Friday, October 21, 2005

Latin, menial work, autumn, and aimlessness - excerpts from letters






WHAT DO I DO?

I spend time with my roommates, watch a few movies here and there, lift weights,occasionally work at the dining hall, am constantly bombarded with questions about future plans, and study latin. I turned 21 on Monday and got a blender, a juicer, some new chord pants, and a nice shirt and tie. I also got a pictureframe that I put a polaroid of me and my parents in. Lane's currently visiting from his Buddhist Monastery abode in California for mine and my father's birthday. Daddy dearest turns 60 tomorrow. Not a whole lot else going on,though I keep trying unsuccessfully to find time where I can take a trip somewhere.
I didn't observe Rosh Hashana or Yom Kippur, so I guess that makes me a bad Jew (not that I ever do). I've been too busy thinking about things that I have to do but can't bring myself to do. I often feel like I'm headed down a path to homelessness. Intensive Latin is overwhelming (even though I don't even do as much as I'm supposed to for the class), and I get nauseas thinking about the applications I have to fill out for internships and jobs for when I graduate (even though there’s only two and both are relatively easy). I don't know how I'll ever survive. It’s a running joke in my life that I lived in a plastic bubble until just recently. Present times for me are like being in a Woody Allen movie with all of the neurosis, minus most of the fun.
I gave my friend Allen (the Australian exchange-student) a concentration pill a couple of weeks ago in the hopes that he would write a screenplay we mutually conceptualized.
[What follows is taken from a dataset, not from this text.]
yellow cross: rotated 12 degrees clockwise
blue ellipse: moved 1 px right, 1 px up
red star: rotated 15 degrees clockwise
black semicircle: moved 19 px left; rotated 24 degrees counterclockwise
Considering I haven't been able to write one to date (because God knows why), the plan was for him to write a masterpiece that we could both take credit for and become famous. He would do all the work, I'd do all the musing, and together we'd ride one another's coattails all the way to the top. I guess I'm always looking toward other people to save me, but maybe one day I'll learn the moral of the story that says only I can save myself (or Jesus, depending on who you ask).